Brussels starts power struggle with Orbán

After quibbling for several weeks, the European Commission launched three legal actions against the Hungarian government. But who will back down first – Budapest or Brussels? The Hungarian press is not expecting any great changes.

Published on 18 January 2012 at 14:39
Viktor Orbán in Brussels, 14 April, 2011

On January 17, the Commission sent three letters of formal notice to the Hungarian government to change or withdraw the contested legislation which, according to Brussels, does not guarantee the independence of three key areas: the central bank, the judiciary and the data protection agency. If Budapest does not comply within the one month deadline, the Commission could file a suit before the European Court of Justice. For its part, the European Parliament is debating the issue on January 18, in the presence of Hungarian Prime Minister Viktor Orbán.

Brussels rules "three strikes" against Viktor Orbán, says centre-left Hungarian daily Népszabadság on its front page. Europe, the paper explains-


… is currently saying but one thing: either the Hungarian people wake up and change government in the next elections or we will witness the failure of the state and the government will finally accept the European ‘dictates’. For European diplomacy, there is no other scenario.

Nonetheless notes Népszabadság, EU institutions run the risk of not being able to apply sufficient pressure.


The Commission speaks the language of the law, the European Parliament that of politics, but Orbán only understands the language of power. Power, in Europe, rests with the Council, that is the Member States themselves. If the national politicians (especially the ‘major players’) were to decide to send a determined and unambiguous warning, that might work […] The pressure of the European Parliament must not be underestimated, but what are the consequences of these debates? Nothing.

Right-wing daily [Magyar Nemzet, for its part,](http:// says that "the European Commission criticises three precise laws and that is not the end of the world. It’s just a question of technicalities, not political or emotional issues.

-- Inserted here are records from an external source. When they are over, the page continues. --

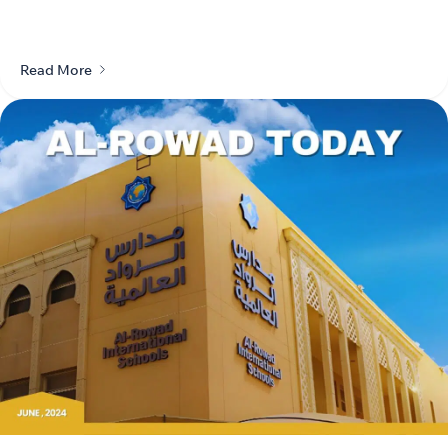
Read More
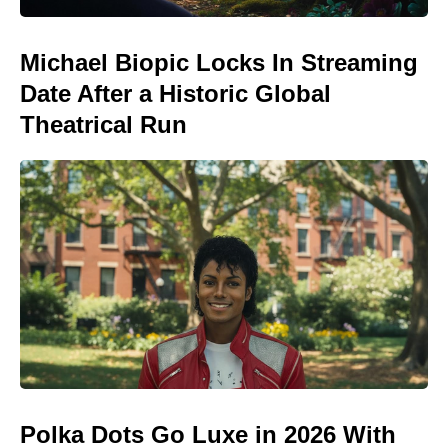
Michael Biopic Locks In Streaming
Date After a Historic Global
Theatrical Run
Polka Dots Go Luxe in 2026 With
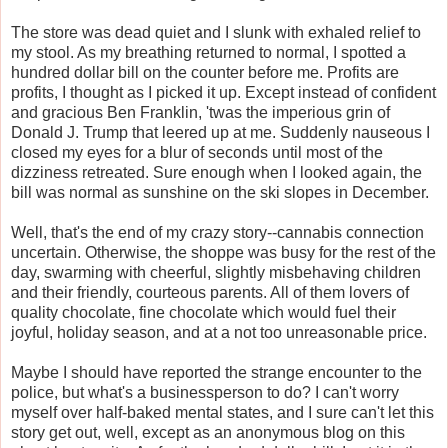
The store was dead quiet and I slunk with exhaled relief to
my stool. As my breathing returned to normal, I spotted a
hundred dollar bill on the counter before me. Profits are
profits, I thought as I picked it up. Except instead of confident
and gracious Ben Franklin, 'twas the imperious grin of
Donald J. Trump that leered up at me. Suddenly nauseous I
closed my eyes for a blur of seconds until most of the
dizziness retreated. Sure enough when I looked again, the
bill was normal as sunshine on the ski slopes in December.
Well, that's the end of my crazy story--cannabis connection
uncertain. Otherwise, the shoppe was busy for the rest of the
day, swarming with cheerful, slightly misbehaving children
and their friendly, courteous parents. All of them lovers of
quality chocolate, fine chocolate which would fuel their
joyful, holiday season, and at a not too unreasonable price.
Maybe I should have reported the strange encounter to the
police, but what's a businessperson to do? I can't worry
myself over half-baked mental states, and I sure can't let this
story get out, well, except as an anonymous blog on this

For now, it’s up to the legal experts to act". But, the paper warns-


Europe does not have faith in Hungary, neither in its economic policies nor in its commitment to democracy. But we do not have time to pout. Discussions must be open because the Union has no interest in seeing Hungary on its knees. As we saw last weekend [during an anti-European demonstration organised by the far-right Jobbik party in which, among other things, European flags were burned] the extreme right can profit from the Union’s excessive criticism.

At stake right now is "Hungary or Orbán," sums up the front page of left-wing daily Népszava. But one must not lose track of the essentials, the paper warns. The three violations singled out by the Commission-

… are but the tip of the iceberg. The main problem is that Orbán is building a political and legal system that does not conform to European values. […] One can justify, haggle and play with words as the legal experts do. But in Strasbourg today, the Euro MPs will throw much more profound criticism at Orbán. And he must toe the line, not in Strasbourg but at home. And as soon as possible.